Sanchez, an American Indian studies professor at CSULB, has been teaching the Šmuwič (Chumash) language to local community members since 2010. She said it is important for community members to explore their roots because many often have traces of native background. She also criticized the government for using tactics that focused on “erasing the indigeneity of people.”

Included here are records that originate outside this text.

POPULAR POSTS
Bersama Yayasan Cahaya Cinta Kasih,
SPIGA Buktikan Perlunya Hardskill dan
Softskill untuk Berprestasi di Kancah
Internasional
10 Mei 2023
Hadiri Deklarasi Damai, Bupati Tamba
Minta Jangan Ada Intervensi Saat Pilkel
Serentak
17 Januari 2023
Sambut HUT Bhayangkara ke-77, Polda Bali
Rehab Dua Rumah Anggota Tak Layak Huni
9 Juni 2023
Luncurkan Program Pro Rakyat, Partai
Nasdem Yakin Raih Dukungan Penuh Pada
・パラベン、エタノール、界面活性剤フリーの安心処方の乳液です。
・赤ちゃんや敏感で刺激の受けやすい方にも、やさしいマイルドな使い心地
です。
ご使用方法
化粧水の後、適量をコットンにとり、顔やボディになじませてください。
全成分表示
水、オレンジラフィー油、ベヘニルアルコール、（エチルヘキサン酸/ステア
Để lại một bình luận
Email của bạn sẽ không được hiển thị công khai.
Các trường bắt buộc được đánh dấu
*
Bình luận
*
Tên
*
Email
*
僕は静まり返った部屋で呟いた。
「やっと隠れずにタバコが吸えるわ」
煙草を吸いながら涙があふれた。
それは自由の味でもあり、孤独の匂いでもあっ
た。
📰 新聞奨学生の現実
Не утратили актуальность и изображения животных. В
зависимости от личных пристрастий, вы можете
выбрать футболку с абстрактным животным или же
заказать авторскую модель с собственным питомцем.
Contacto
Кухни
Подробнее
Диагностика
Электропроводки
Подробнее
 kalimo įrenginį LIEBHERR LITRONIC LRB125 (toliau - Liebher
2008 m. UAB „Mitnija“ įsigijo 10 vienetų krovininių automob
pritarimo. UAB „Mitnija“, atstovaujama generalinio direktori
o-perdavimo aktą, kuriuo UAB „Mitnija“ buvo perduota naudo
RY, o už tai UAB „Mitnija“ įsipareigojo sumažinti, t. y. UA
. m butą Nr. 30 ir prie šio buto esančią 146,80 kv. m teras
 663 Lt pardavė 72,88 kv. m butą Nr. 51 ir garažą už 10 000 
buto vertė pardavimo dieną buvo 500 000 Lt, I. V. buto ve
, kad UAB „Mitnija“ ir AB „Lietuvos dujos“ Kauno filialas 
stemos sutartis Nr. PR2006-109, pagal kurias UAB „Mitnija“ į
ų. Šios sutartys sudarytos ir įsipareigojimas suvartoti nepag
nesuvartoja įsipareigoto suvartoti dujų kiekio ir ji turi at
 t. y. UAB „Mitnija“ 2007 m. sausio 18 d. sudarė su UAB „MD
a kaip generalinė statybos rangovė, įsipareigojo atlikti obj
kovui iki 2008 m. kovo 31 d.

“They did a study recently that people that are indigenous are starting to opt away from the designation as a white person,” she said. “That’s a good sign. It was dangerous to be considered a Native American. If you admitted you were a native person, you had a target on your back, and these are things that have happened over the last century.”

Indigenous communities are more likely to experience violence at a higher rate than other groups, according to the National Institute of Justice in 2016. Nearly 84% of women and 82% of men experienced a form of violence while having less access to necessary services such as medical care and legal services.

Dr. Gabriel Estrada, professor and graduate advisor in the religious studies department, said community members can recognize their surrounding areas when they can start to recognize the origins of those areas, such as the Puvungna land with the Tongva nation.

“This has an interesting ripple effect, that many of the very strong local voices create a need for those of us in the aspera, to understand our own origins, our own land issues, our own languages, and to be part of that conversation that goes back and forth,” Estrada said.

Estrada said it is difficult to know about the depth of the indigenous people and the surrounding land. Books, articles and other sources are often hard to find in the states. Many linguists have had to travel to areas of Mexico, such as Guadalajara and Zacatecas in order to access archives.

“If you’re traveling, ask to go see the archives, talk to people,” Estrada said. “When you travel and connect with the community, it’s a different experience. Even practicing research is a skill that can help people, and then you can share that online or with the community.”